By sheer coincidence, Kumar’s lecture that day focused on the formidable viral diseases AIDS, SARS, and MERS, and discussion turned to the new virus.

“The students were very interested in this emerging situation,” said Kumar. “Some had family members in lockdown in Beijing and Shanghai. Within a couple of weeks, it was clear that we were all facing something completely unprecedented.”

Over the rest of the semester, the class of twenty-six junior and seniors and eight graduate students successfully changed direction to study COVID-19. They also found a way to come together, learn from each other, and share their findings even as they, like all Tufts classes, made the move to distance learning in late March.

The students “dug deep and came up with ideas that were not even in the mainstream discussion,” said Krishna Kumar, Robinson Professor of Chemistry.The students “dug deep and came up with ideas that were not even in the mainstream discussion,” said Krishna Kumar, Robinson Professor of Chemistry.
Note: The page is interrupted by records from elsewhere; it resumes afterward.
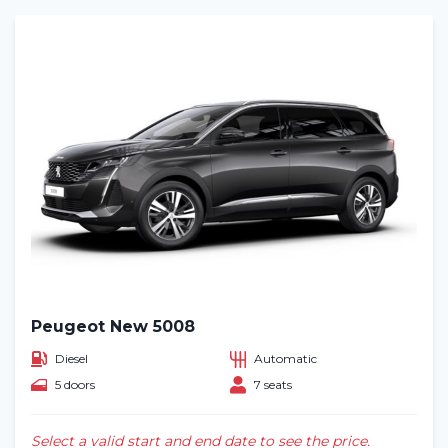
Peugeot New 5008
Diesel
Automatic
5 doors
7 seats
Select a valid start and end date to see the price.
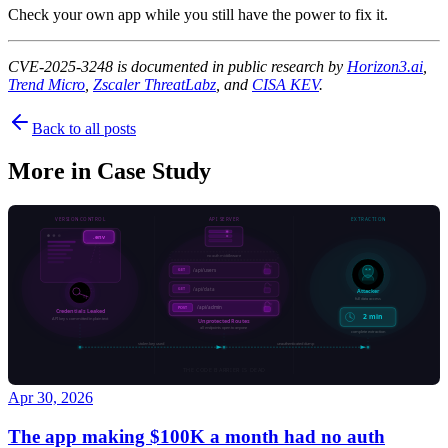
Check your own app while you still have the power to fix it.
CVE-2025-3248 is documented in public research by
Horizon3.ai
,
Trend Micro
,
Zscaler ThreatLabz
, and
CISA KEV
.
Back to all posts
More in
Case Study
Apr 30, 2026
The app making $100K a month had no auth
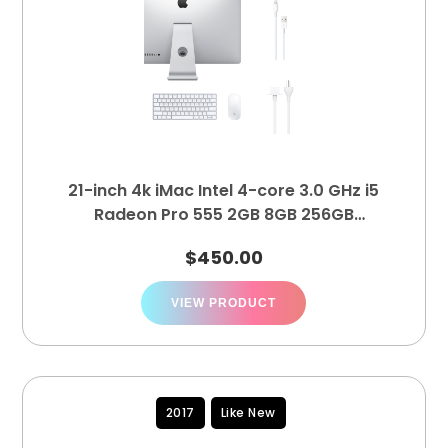
21-inch 4k iMac Intel 4-core 3.0 GHz i5
Radeon Pro 555 2GB 8GB 256GB
MNDY2LL/A
$
450.00
VIEW PRODUCT
2017
Like New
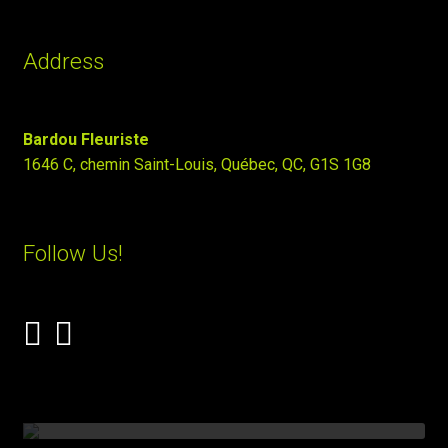
Address
Bardou Fleuriste
1646 C, chemin Saint-Louis, Québec, QC, G1S 1G8
Follow Us!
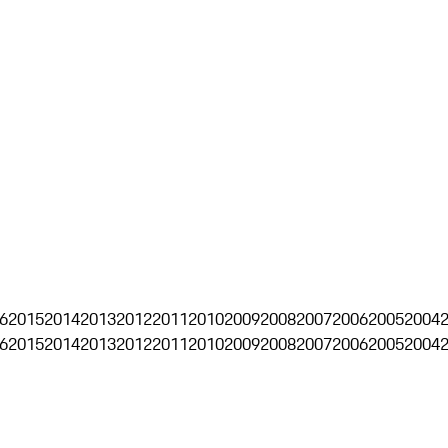
6
2015
2014
2013
2012
2011
2010
2009
2008
2007
2006
2005
2004
6
2015
2014
2013
2012
2011
2010
2009
2008
2007
2006
2005
2004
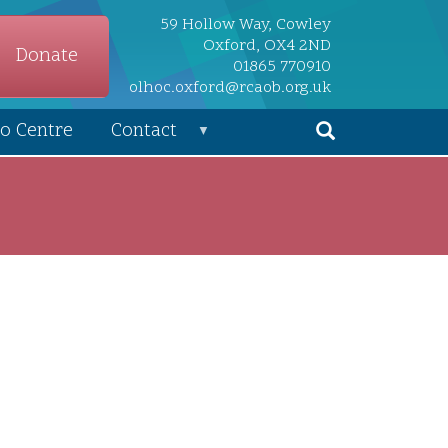
59 Hollow Way, Cowley
Oxford, OX4 2ND
Donate
01865 770910
olhoc.oxford@rcaob.org.uk
o Centre
Contact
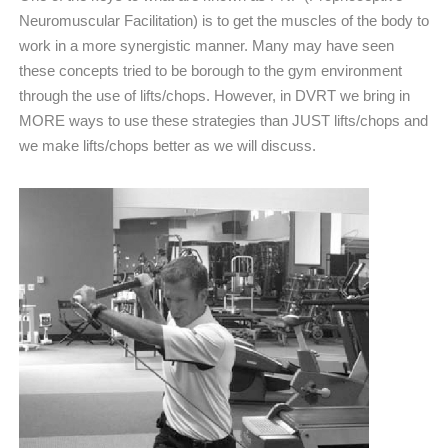
Neuromuscular Facilitation) is to get the muscles of the body to
work in a more synergistic manner. Many may have seen
these concepts tried to be borough to the gym environment
through the use of lifts/chops. However, in DVRT we bring in
MORE ways to use these strategies than JUST lifts/chops and
we make lifts/chops better as we will discuss.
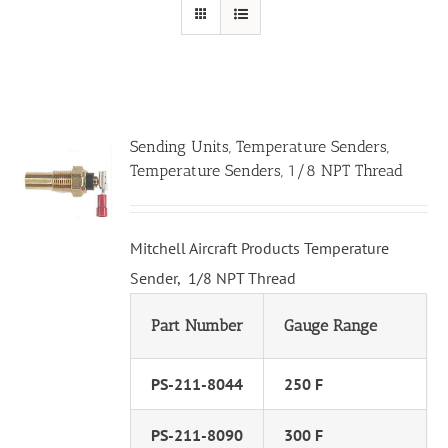
Sending Units, Temperature Senders,
Temperature Senders, 1/8 NPT Thread
Mitchell Aircraft Products Temperature
Sender, 1/8 NPT Thread
Part Number
Gauge Range
PS-211-8044
250 F
PS-211-8090
300 F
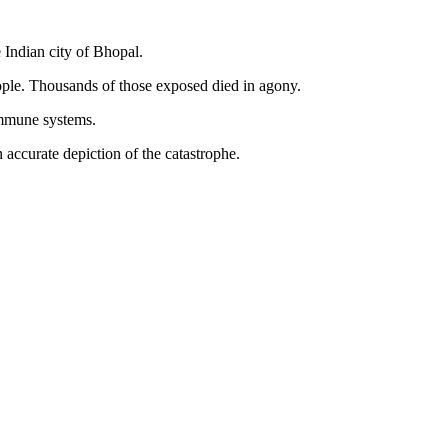
 Indian city of Bhopal.
eople. Thousands of those exposed died in agony.
 immune systems.
 accurate depiction of the catastrophe.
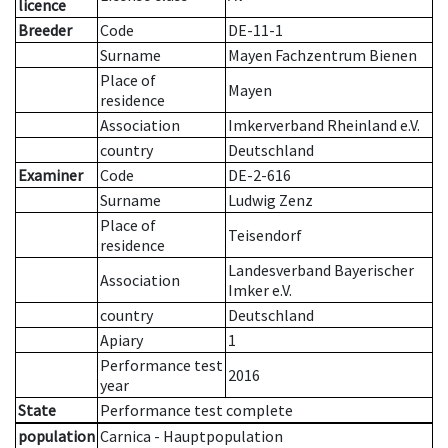
licence
Breeder
Code
DE-11-1
Surname
Mayen Fachzentrum Bienen
Place of
Mayen
residence
Association
Imkerverband Rheinland e.V.
country
Deutschland
Examiner
Code
DE-2-616
Surname
Ludwig Zenz
Place of
Teisendorf
residence
Landesverband Bayerischer
Association
Imker e.V.
country
Deutschland
Apiary
1
Performance test
2016
year
State
Performance test complete
population
Carnica - Hauptpopulation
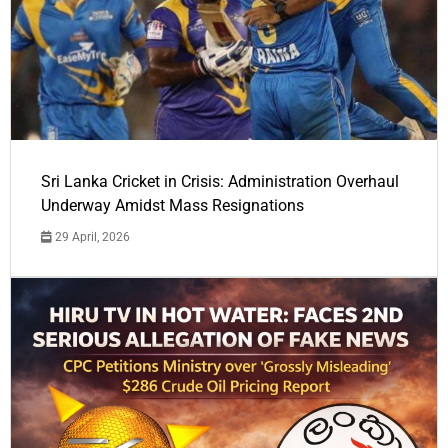
Sri Lanka Cricket in Crisis: Administration Overhaul
Underway Amidst Mass Resignations
29 April, 2026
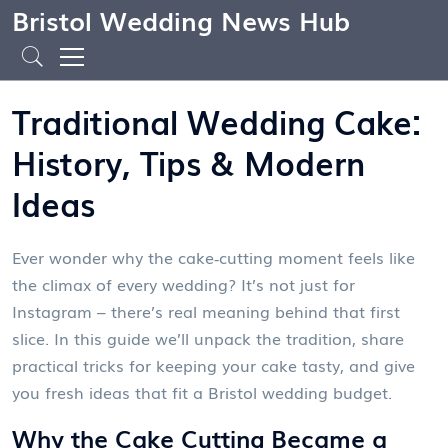
Bristol Wedding News Hub
Traditional Wedding Cake:
History, Tips & Modern
Ideas
Ever wonder why the cake‑cutting moment feels like
the climax of every wedding? It’s not just for
Instagram – there’s real meaning behind that first
slice. In this guide we’ll unpack the tradition, share
practical tricks for keeping your cake tasty, and give
you fresh ideas that fit a Bristol wedding budget.
Why the Cake Cutting Became a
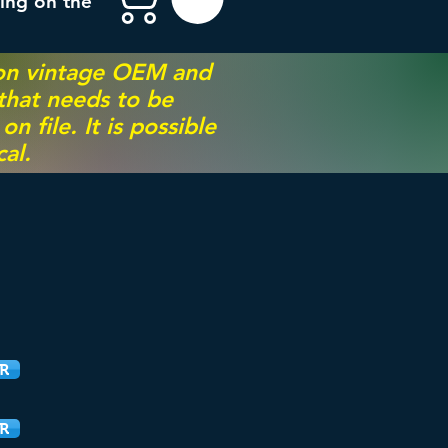
ing on the
 on vintage OEM and
 that needs to be
 file. It is possible
al.
R
R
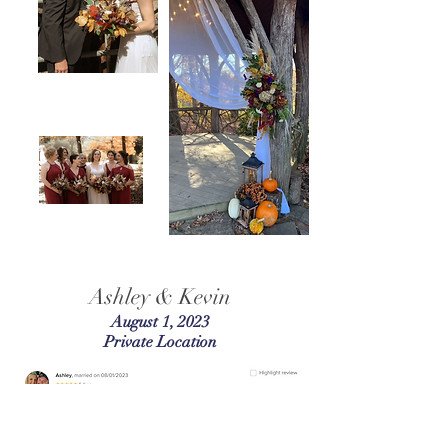
Ashley & Kevin
August 1, 2023
Private Location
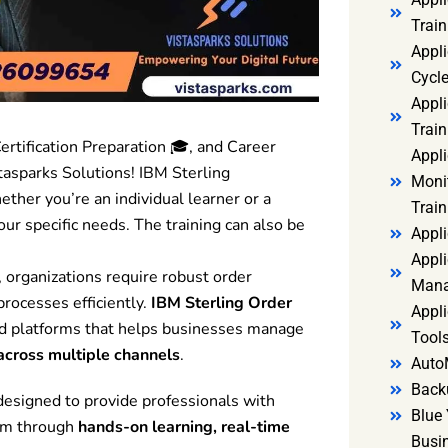
Trai
Appl
Cycl
Appli
Train
ertification Preparation 🎓, and Career
Appl
asparks Solutions! IBM Sterling
Monit
ether you’re an individual learner or a
Train
our specific needs. The training can also be
Appli
Appli
 organizations require robust order
Mana
rocesses efficiently.
IBM Sterling Order
Appli
ed platforms that helps businesses manage
Tools
s across multiple channels
.
Auto
Back
designed to provide professionals with
Blue 
rm through
hands-on learning, real-time
Busi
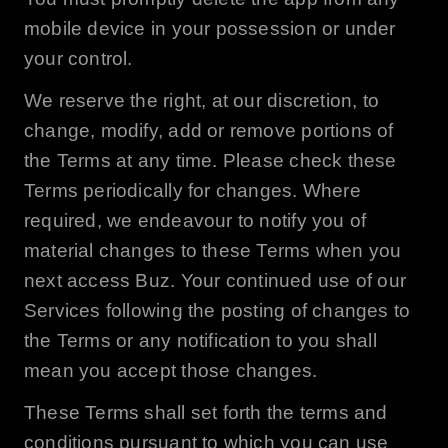
mobile device in your possession or under
your control.
We reserve the right, at our discretion, to
change, modify, add or remove portions of
the Terms at any time. Please check these
Terms periodically for changes. Where
required, we endeavour to notify you of
material changes to these Terms when you
next access
Buz
. Your continued use of our
Services following the posting of changes to
the Terms or any notification to you shall
mean you accept those changes.
These Terms shall set forth the terms and
conditions pursuant to which you can use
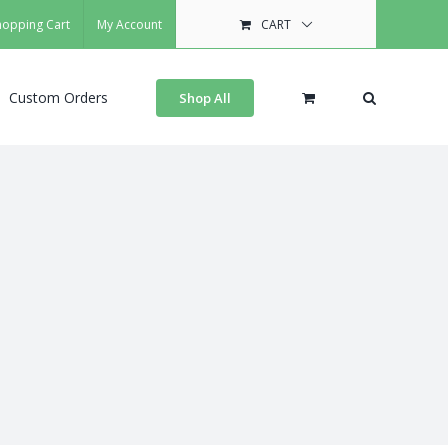
hopping Cart
My Account
CART
Custom Orders
Shop All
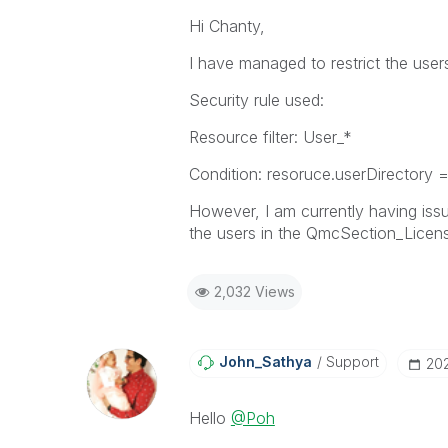
Hi Chanty,
I have managed to restrict the us
Security rule used:
Resource filter: User_*
Condition: resoruce.userDirectory 
However, I am currently having issu
the users in the QmcSection_Licen
2,032 Views
John_Sathya
Support
‎20
Hello
@Poh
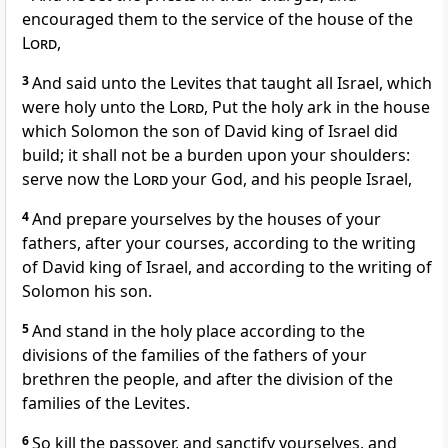
encouraged them to the service of the house of the
Lord
,
3
And said unto the Levites that taught all Israel, which
were holy unto the
Lord
, Put the holy ark in the house
which Solomon the son of David king of Israel did
build; it shall not be a burden upon your shoulders:
serve now the
Lord
your God, and his people Israel,
4
And prepare yourselves by the houses of your
fathers, after your courses, according to the writing
of David king of Israel, and according to the writing of
Solomon his son.
5
And stand in the holy place according to the
divisions of the families of the fathers of your
brethren the people, and after the division of the
families of the Levites.
6
So kill the passover, and sanctify yourselves, and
Kumar had never taught remotely, but drawing on university models and technology resources, department and school meetings, and informal discussions with colleagues, he found techniques that worked best for him to deliver his twice-weekly lectures via Zoom.

Kumar incorporated the unfolding pandemic into classes and reading; the last two lectures focused exclusively to COVID-19. Although his students were now living in different time zones, all were able to join at the regularly scheduled time.

“We had 100 percent attendance,” he said.

Kumar asked the class to vote on replacing a planned test with a COVID-specific project. “Within 10 seconds, every student raised their hand” in agreement, said Kumar. Each student wrote a paper summarizing major published findings about a therapy being considered to prevent or treat COVID-19. Assignment time: just four working days.

“I am proud of what students were able to accomplish. Some of them are looking at their papers as living documents and continuing to add to them,” said Kumar. “In class, they dug deep and came up with ideas that were not even in the mainstream discussion. They really broadened their approach, reading widely, not just scientific sources but public policy and public health.”

Sara Rudolph, in the first year of a Ph.D. program in biomedical engineering, said she appreciated being in a course that could switch focus and stay relevant. Her paper, which she wrote after moving back in with her family and two cats in Needham, Mass., looked at stopping the SARS-CoV-2 virus from binding to cell receptors by inhibiting a type of enzyme called a protease.

Since then, she has been following the news and looking for updates on new treatments for COVID-19. “We might even use some of my course research on the protease inhibitor within our research group,” she said.

The course played out against a backdrop that Kumar describes as once in a millennium. “Never before has half of humankind been in quarantine,” he said. “A 92-year old colleague at another institution told me World War II didn’t feel like this, and 9/11 didn’t feel like this, because then you could gain some solace by being with family and friends. That is the aspect that is so difficult.”

For biology major Claire Dunn, A20, home is the Netherlands. She considered moving back but felt that might be more disruptive than staying in the Somerville, Mass., apartment she shares with friends.

She found that studying SARS CoV-2 and COVID-19 helped in unexpected ways. “Everything felt very panicky,” said Dunn. “No one knew what an end to the pandemic might be or how we would get there. Understanding the science and the next steps was very nice. It helped calm my fears. I’m happy we didn’t just carry on with the regularly planned course, that we didn’t stick our heads down and say, well, we have to stick to XYZ. I’m really thankful I was taking this course at this time.”